Task requirements: Pictures excluded, copy every record that follows exactly as it appears.

:: Recorded information ::

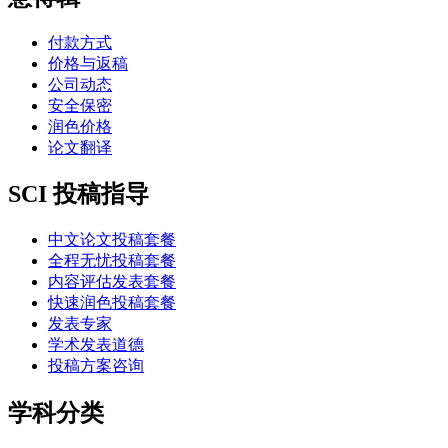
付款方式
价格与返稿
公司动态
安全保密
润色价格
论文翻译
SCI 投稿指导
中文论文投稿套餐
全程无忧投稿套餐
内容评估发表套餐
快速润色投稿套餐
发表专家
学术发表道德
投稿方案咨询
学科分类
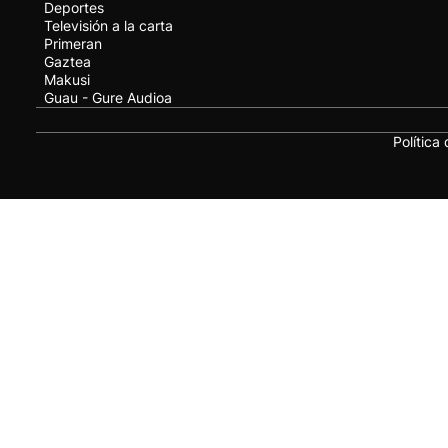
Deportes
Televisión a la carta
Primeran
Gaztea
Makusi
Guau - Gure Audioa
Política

:::

Output below:
付款方式
价格与返稿
公司动态
安全保密
润色价格
论文翻译
SCI 投稿指导
中文论文投稿套餐
全程无忧投稿套餐
内容评估发表套餐
快速润色投稿套餐
发表专家
学术发表道德
投稿方案咨询
学科分类
Deportes
Televisión a la carta
Primeran
Gaztea
Makusi
Guau - Gure Audioa
Política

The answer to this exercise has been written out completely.